My complete last week was dedicated to XTP (Extreme Transaction Processing), better known as Hekaton, that is introduced with SQL Server 2014. My main goal of the week was to get a better understanding of Hekaton, the current limitations, and the scalability of this amazing new In-Memory technology. This blog posting covers the following things about Hekaton:
- Main Overview
- Scalability
- Limitations
1. Main Overview
Let’s start with a brief overview of XTP. The main goal of an In-Memory technology like XTP is very easy: use the hardware of our current server systems as efficient as possible. When we look nowadays at the hardware of modern server systems you can see the following problems/limitations:
- Traditional (rotational) storage is very slow, and enterprise ready SSD storage is very expensive.

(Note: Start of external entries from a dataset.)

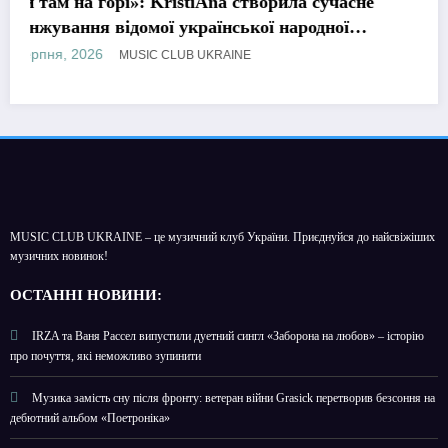
рила сучасне
«Стерти чат»: MAX BARSKIH про
 народної
формувати нову музичну главу іст
сучасне кохання
8 Серпня, 2026
MUSIC CLUB UKRAINE
MUSIC CLUB UKRAINE – це музичний клуб України. Приєднуйся до найсвіжіших
музичних новинок!
О
СТАННІ НОВИНИ:
IRZA та Ваня Рассел випустили дуетний сингл «Заборона на любов» – історію
про почуття, які неможливо зупинити
Музика замість сну після фронту: ветеран війни Grasick перетворив безсоння на
дебютний альбом «Поетроніка»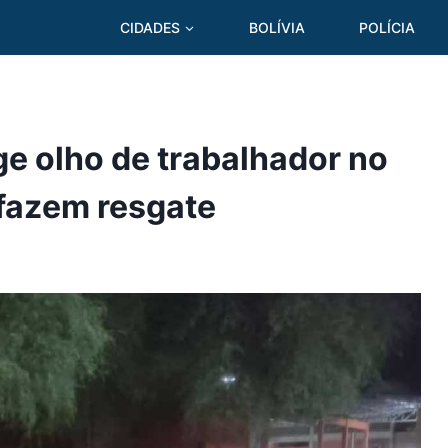
CIDADES
BOLÍVIA
POLÍCIA
ge olho de trabalhador no
fazem resgate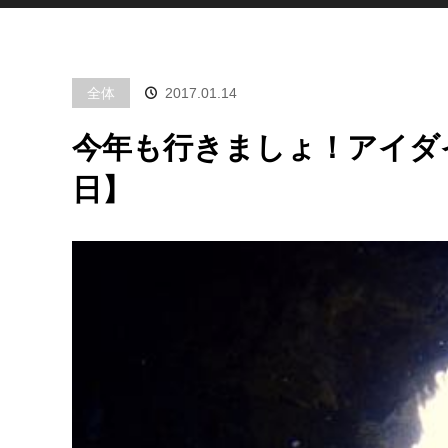
全体
2017.01.14
今年も行きましょ！アイダイブ
日】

On the other hand main memory (RAM) is very cheap, it just costs you a few 100 dollars to hit the 64 GB limit of the Standard Edition of SQL Server.
- The CPU speed is not scaling anymore. We are currently stuck at around 3 – 4 GHz, anything more is not possible (expect when you are over-clocking your systems)
- Traditional RDBMS systems can’t scale linearly, mainly because of the internal Locking, Blocking, and Latching (In-Memory locking of data structures, when they are accessed for reading and writing) mechanism
So to overcome these limitations you would need a technology that:
- Uses the RAM to store data entirely In-Memory to overcome the speed limits of traditional rotational hard-disks
- Executes RDBMS queries as fast as possible and with the least possible amount of CPU instructions to use the current limited clock speed of CPUs as cost-effective as possible
- Avoids entirely Locking/Blocking, and Latching when executing a Read/Write workload against your RDMBS
These 3 points are just the 3 main pillars of Extreme Transaction Processing in SQL Server 2014:
With XTP you are able to cache complete tables in in memory (so-called Memory Optimized Tables), Stored Procedures can be compiled down to native C code, and for Memory Optimized Tables the complete Locking/Blocking, and Latching mechanism disappears, because XTP is based on the principles of MVCC (Multi-Version Concurrency Control). Let’s have a more detailed look on those 3 pillars.
In-Memory Storage
RAM for server systems is incredibly cheap. You just need a few hundred dollars to equip your server with 64 GB, and you have already hit the limit that can be used with the Standard Edition of SQL Server. Therefore XTP tables (In-Memory Optimized Tables) are completely stored in RAM. From a SQL Server perspective the whole data of the In-Memory Optimized tables live in a FILESTREAM File Group, and during the startup of SQL Server they read the data from the file group, and rebuild all your indexes on the fly.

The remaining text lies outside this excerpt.